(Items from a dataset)
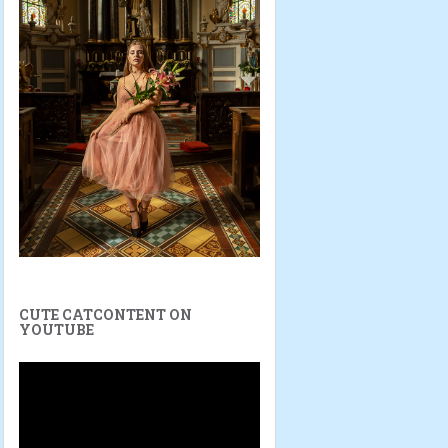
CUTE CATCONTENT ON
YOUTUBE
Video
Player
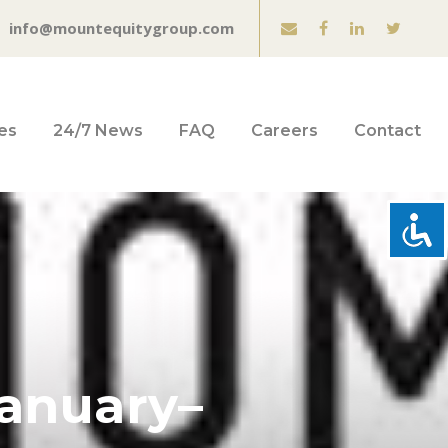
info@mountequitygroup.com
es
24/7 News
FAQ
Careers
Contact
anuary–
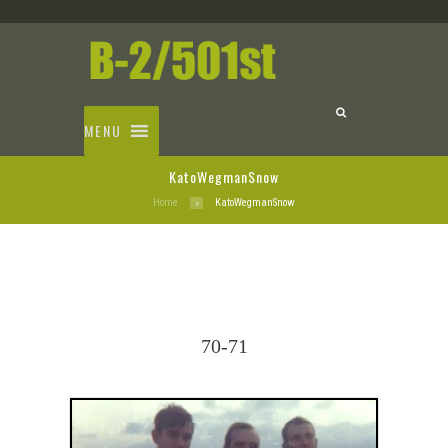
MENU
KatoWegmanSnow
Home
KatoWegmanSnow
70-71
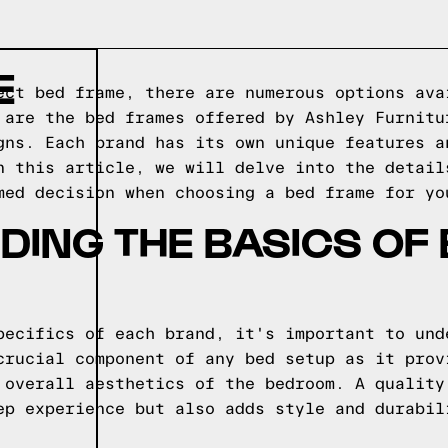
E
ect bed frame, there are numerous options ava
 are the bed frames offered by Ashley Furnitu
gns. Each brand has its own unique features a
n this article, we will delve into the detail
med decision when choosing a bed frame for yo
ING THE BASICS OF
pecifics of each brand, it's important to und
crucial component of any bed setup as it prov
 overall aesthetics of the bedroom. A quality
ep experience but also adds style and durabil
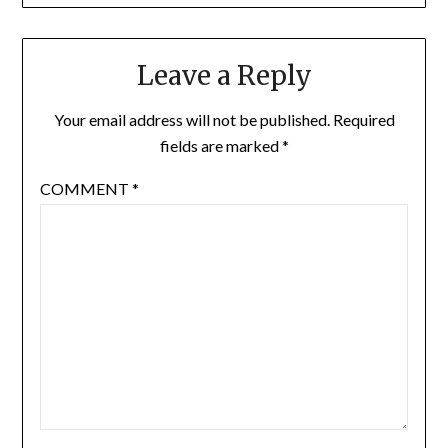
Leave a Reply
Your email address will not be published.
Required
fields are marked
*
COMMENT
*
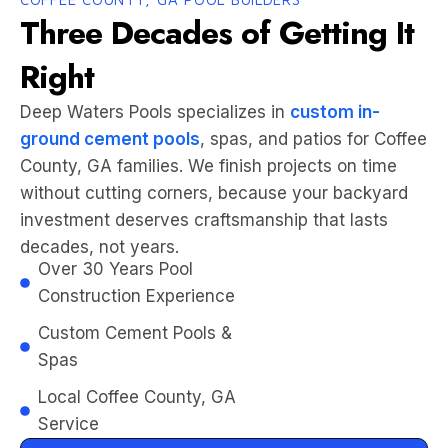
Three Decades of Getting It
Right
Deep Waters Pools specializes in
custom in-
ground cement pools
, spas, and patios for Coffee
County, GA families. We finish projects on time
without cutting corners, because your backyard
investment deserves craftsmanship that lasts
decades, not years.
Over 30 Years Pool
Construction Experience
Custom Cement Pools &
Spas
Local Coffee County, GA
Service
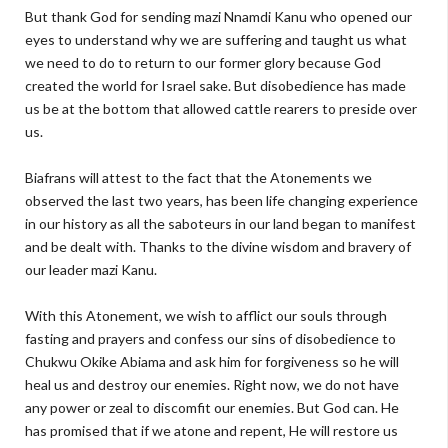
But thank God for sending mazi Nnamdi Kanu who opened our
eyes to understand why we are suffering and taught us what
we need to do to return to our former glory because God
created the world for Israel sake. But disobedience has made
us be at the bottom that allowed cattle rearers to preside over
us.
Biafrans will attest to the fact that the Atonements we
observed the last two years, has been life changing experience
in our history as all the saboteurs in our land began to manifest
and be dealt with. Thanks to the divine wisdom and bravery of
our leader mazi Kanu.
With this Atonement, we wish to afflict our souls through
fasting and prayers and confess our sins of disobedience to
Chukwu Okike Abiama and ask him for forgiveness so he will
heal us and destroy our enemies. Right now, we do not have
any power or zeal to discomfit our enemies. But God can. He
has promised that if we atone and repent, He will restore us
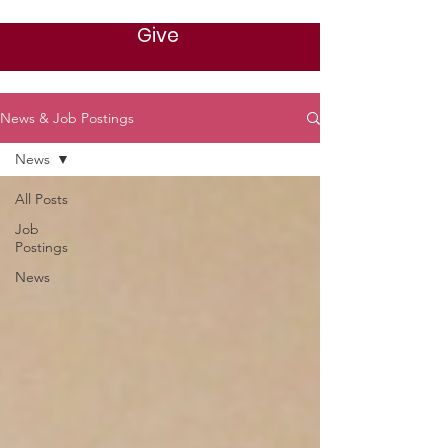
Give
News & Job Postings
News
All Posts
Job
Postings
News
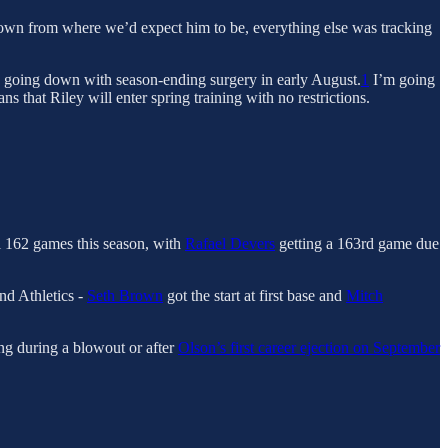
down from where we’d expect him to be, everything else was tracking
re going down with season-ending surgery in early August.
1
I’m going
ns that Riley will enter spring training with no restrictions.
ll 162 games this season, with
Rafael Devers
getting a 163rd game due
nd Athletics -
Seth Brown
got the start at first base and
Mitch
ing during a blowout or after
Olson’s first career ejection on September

Exercise requirements. Please go through the data and copy each line containing the word "first".

Answer box.
got the start at first base and
Olson’s first career ejection on September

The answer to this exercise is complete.